DATA PROVIDED:

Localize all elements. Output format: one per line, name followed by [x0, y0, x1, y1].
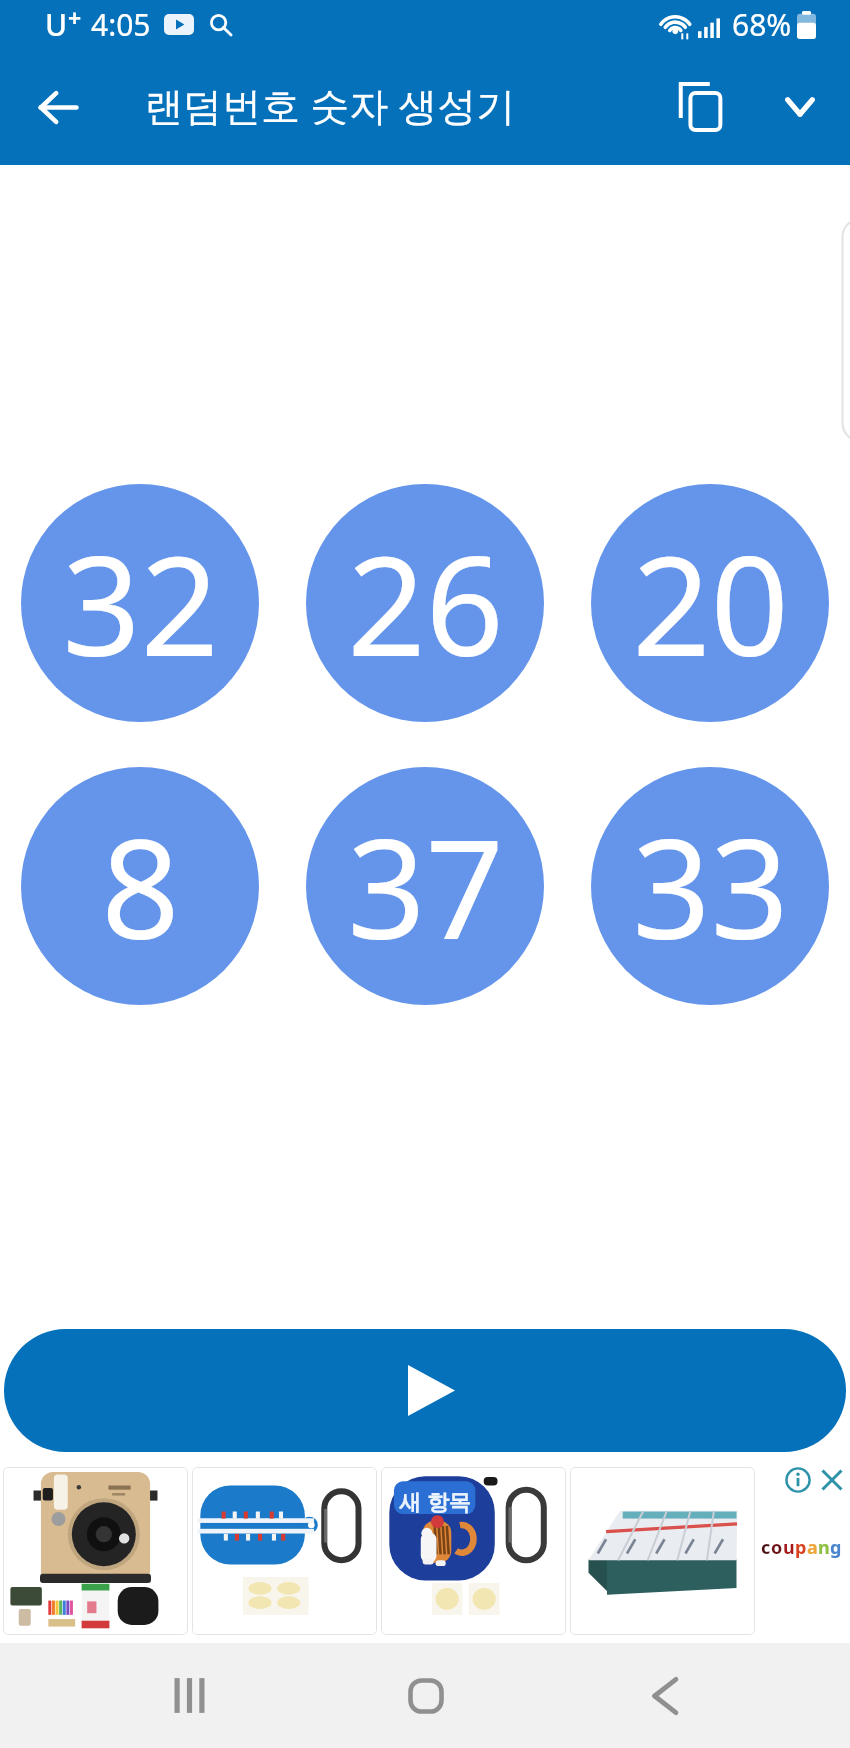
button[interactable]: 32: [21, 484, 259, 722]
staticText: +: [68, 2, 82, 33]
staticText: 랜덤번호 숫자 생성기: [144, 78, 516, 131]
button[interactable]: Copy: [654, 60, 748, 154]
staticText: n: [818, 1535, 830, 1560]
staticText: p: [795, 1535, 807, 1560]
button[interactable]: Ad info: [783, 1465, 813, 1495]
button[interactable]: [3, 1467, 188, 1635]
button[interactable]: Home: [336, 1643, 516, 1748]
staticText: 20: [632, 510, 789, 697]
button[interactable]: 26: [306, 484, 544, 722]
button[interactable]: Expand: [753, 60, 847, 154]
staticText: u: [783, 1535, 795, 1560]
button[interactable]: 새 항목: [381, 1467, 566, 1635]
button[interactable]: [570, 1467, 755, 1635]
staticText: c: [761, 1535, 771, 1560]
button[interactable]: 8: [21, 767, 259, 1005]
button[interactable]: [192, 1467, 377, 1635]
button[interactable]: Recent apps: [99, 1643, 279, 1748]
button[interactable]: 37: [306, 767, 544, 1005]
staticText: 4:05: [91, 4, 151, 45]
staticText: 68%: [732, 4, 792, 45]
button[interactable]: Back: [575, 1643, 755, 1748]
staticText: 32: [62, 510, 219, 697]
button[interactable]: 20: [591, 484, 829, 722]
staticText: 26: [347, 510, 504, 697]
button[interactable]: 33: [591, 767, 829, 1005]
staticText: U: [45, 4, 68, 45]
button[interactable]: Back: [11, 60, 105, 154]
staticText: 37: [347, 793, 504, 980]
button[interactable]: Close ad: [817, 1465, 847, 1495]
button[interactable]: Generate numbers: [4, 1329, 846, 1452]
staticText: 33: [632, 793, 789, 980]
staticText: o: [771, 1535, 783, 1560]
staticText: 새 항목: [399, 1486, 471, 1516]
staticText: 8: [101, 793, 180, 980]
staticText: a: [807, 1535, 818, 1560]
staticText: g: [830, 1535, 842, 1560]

EXERCISE DESCRIPTION: Reproduce every record above exactly, but leave out the pictures.

ANSWER TO THIS EXERCISE:
Localize all elements. Output format: one per line, name followed by [x0, y0, x1, y1].
button[interactable]: 32: [21, 484, 259, 722]
staticText: +: [68, 2, 82, 33]
staticText: 랜덤번호 숫자 생성기: [144, 78, 516, 131]
button[interactable]: Copy: [654, 60, 748, 154]
staticText: n: [818, 1535, 830, 1560]
staticText: p: [795, 1535, 807, 1560]
button[interactable]: Ad info: [783, 1465, 813, 1495]
button[interactable]: [3, 1467, 188, 1635]
button[interactable]: Home: [336, 1643, 516, 1748]
staticText: 20: [632, 510, 789, 697]
button[interactable]: 26: [306, 484, 544, 722]
button[interactable]: Expand: [753, 60, 847, 154]
staticText: u: [783, 1535, 795, 1560]
button[interactable]: 새 항목: [381, 1467, 566, 1635]
button[interactable]: [570, 1467, 755, 1635]
staticText: c: [761, 1535, 771, 1560]
button[interactable]: 8: [21, 767, 259, 1005]
button[interactable]: [192, 1467, 377, 1635]
button[interactable]: Recent apps: [99, 1643, 279, 1748]
button[interactable]: 37: [306, 767, 544, 1005]
staticText: 4:05: [91, 4, 151, 45]
staticText: 68%: [732, 4, 792, 45]
button[interactable]: Back: [575, 1643, 755, 1748]
staticText: 32: [62, 510, 219, 697]
button[interactable]: 20: [591, 484, 829, 722]
staticText: 26: [347, 510, 504, 697]
button[interactable]: 33: [591, 767, 829, 1005]
staticText: U: [45, 4, 68, 45]
button[interactable]: Back: [11, 60, 105, 154]
staticText: 37: [347, 793, 504, 980]
button[interactable]: Close ad: [817, 1465, 847, 1495]
button[interactable]: Generate numbers: [4, 1329, 846, 1452]
staticText: 33: [632, 793, 789, 980]
staticText: o: [771, 1535, 783, 1560]
staticText: 새 항목: [399, 1486, 471, 1516]
staticText: 8: [101, 793, 180, 980]
staticText: a: [807, 1535, 818, 1560]
staticText: g: [830, 1535, 842, 1560]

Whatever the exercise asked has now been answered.